Third, their sample size (105) and diversity of participants (German analytic philosophy students!) are hardly representative of the world's drivers.

Fourth, the study's "value-of-life model," where each obstacle is assigned a number corresponding to its apparent value, seems philosophically unsound. Since intrinsic value calculations of human lives are impossible, the study's calculations are based on instrumental factors. I think that if sample size and diversity were increased, they'd find that the model and the decision-making outcomes were less correlated.

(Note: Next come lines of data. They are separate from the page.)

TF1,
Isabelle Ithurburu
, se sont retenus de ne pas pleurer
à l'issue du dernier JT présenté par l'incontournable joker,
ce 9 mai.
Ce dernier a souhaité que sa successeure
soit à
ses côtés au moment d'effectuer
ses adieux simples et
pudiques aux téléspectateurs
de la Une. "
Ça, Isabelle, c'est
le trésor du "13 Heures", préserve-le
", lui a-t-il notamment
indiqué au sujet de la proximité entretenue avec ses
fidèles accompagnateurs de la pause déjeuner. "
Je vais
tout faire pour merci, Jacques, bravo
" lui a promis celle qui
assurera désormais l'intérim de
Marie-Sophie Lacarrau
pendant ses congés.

Fifth, the paired scenarios (goat v. boy) are superficial. The study (which it admits) avoids an almost incalculable number of variables that need to be taken into consideration to accurately model human choosing. For example, in a two-person scenario would it be relevant if you knew one of them? Or both? Or thought you did? What if you believe less harm will come to you if you hit A rather than B? How about race or religion bias (you're Muslim and one of the "obstacles" is wearing a head scarf)? What about the influence of virtue and vice? Will a selfish woman choose similarly to a saintly man? How do you factor in a ready disposition to self-sacrifice? What if you believe that people's value diminishes as crippling disabilities increase, and you're faced with a quadriplegic youth in a wheel chair and a healthy youth on a fancy bicycle? Etc.

Moving Forward

The proposal to model algorithms after reliable models drawn from human decision-making seems reasonable. But …

The sample size needs to be much larger and its diversity much wider. Since data is likely to be used universally, it should be collected from thousands of participants of different races, ethnicities, religions and worldviews.

The logistic regression models used to predict behavior need to be truly representative of the ethical theories shaping people's choices.

Drop all language about "cars making moral decisions." Humans are the moral agents here. The cars are doing what they're told.